フィラー・ボトックスの安全性は、施術そのものより体制で決まります
結論から申し上げます。韓国滞在中のフィラーやボトックスが安全かどうかは、製剤そのものよりも、事前の診断が十分に行われているか、診断した医師がそのまま施術を担当しているか、そして施術後の回復期間中に状態を確認できる体制があるか、この3点にかかっていると私たちは考えています。

説明不足のまま進む施術がもっとも大きなリスクです
フィラー施術をめぐる国内の民事訴訟では、血管内への誤注入によって皮膚壊死や視力喪失、脳梗塞といった重篤な合併症が生じた事例が扱われてきました。ソウル中央地方法院の判断でも、フィラー注入は血管閉塞を通じて視力喪失や脳梗塞まで引き起こしうる施術であるとされ、事前に副作用の説明が尽くされていなかった点が過失として指摘されています。結果そのものよりも、診断と説明のプロセスが省略されたことが問題の出発点だった、ということです。
私たちは江南・瑞草の両院で、問診を担当した代表院長がそのまま施術まで責任を持つ体制を敷いています。診断と施術のあいだに別の担当者が入ることはありません。診断医と施術医が一致しているかどうかの確認方法については、江南の皮膚科選びで診断医と施術医の一致を確認すべき理由でも詳しく取り上げています。
施術者と製剤、両方の確認が必要です
フィラーは皮膚に直接注入する物質であるため、韓国では医療機器として承認審査を経たものでなければ流通できません。ただし、この審査を通過した製剤であっても、非公式な経路や資格のない施術者を通じて注入されれば、管理の枠組みの外に置かれてしまいます。私たちは製剤の承認状況だけでなく、誰が診断し、誰が注入するかという体制そのものを確認していただくことをお勧めしています。

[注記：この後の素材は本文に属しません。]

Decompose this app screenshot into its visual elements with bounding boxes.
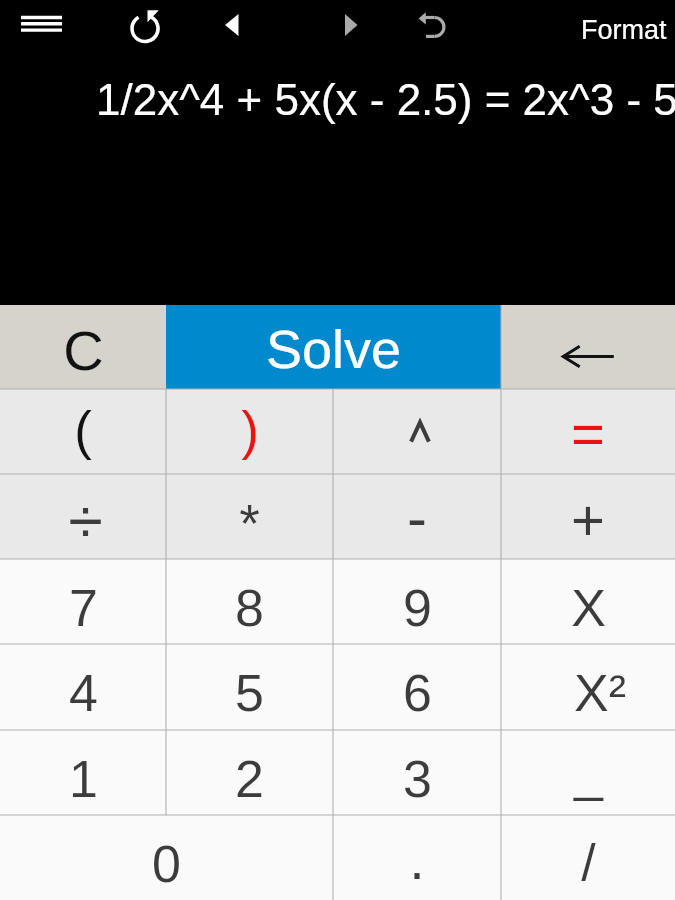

ボツリヌストキシン製剤についても、韓国メーカーが開発した製剤が海外の規制当局で審査を通過した例があります。米国食品医薬品局(FDA)は2024年2月、韓国メーカーが開発したボツリヌストキシン製剤を承認しましたが、これは1,000名を超える被験者を対象とした複数の第3相臨床試験の結果に基づくものでした。正規の流通経路を経た製剤は、こうした形で海外の審査基準に照らして検証される機会を持つということです。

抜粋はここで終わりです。